--- Raw data ---

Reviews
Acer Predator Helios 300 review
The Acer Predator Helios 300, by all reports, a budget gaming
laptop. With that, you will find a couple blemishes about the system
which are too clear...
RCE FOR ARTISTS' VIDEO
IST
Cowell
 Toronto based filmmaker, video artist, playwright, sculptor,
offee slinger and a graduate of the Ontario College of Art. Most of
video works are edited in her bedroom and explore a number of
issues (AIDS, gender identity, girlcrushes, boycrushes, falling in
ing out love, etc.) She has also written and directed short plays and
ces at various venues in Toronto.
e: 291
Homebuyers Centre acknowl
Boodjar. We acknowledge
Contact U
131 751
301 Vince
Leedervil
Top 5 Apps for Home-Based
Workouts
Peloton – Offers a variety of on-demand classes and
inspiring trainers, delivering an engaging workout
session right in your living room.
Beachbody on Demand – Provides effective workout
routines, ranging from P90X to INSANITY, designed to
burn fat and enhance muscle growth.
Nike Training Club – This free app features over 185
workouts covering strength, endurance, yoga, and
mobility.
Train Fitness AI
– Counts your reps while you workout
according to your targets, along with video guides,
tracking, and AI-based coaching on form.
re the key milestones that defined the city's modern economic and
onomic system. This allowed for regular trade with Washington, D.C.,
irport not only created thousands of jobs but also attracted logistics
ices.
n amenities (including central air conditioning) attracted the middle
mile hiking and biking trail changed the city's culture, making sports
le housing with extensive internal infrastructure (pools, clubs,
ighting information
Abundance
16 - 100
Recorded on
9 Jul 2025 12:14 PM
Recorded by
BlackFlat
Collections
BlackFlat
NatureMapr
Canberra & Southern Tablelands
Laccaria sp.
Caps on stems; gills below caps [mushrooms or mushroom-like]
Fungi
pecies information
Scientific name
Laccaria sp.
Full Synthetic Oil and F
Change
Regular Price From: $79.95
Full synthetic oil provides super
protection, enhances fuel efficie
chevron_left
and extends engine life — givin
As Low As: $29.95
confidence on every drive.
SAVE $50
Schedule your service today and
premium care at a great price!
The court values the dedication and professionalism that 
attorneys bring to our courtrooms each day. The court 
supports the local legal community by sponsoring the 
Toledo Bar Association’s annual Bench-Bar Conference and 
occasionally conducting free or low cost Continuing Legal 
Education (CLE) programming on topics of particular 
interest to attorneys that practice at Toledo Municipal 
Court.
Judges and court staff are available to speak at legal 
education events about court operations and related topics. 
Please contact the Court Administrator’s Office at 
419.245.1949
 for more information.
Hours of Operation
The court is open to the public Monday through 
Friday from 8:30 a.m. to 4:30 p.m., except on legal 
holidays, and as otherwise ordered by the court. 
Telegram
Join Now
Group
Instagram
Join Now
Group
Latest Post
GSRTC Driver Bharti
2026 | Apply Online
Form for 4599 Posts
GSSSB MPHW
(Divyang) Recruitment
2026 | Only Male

---

Task to carry out
Please copy the line that contains "419.245.1949" and each line after it through the end of the records, exactly, and no other lines.

Reply to the exercise
419.245.1949
 for more information.
Hours of Operation
The court is open to the public Monday through 
Friday from 8:30 a.m. to 4:30 p.m., except on legal 
holidays, and as otherwise ordered by the court. 
Telegram
Join Now
Group
Instagram
Join Now
Group
Latest Post
GSRTC Driver Bharti
2026 | Apply Online
Form for 4599 Posts
GSSSB MPHW
(Divyang) Recruitment
2026 | Only Male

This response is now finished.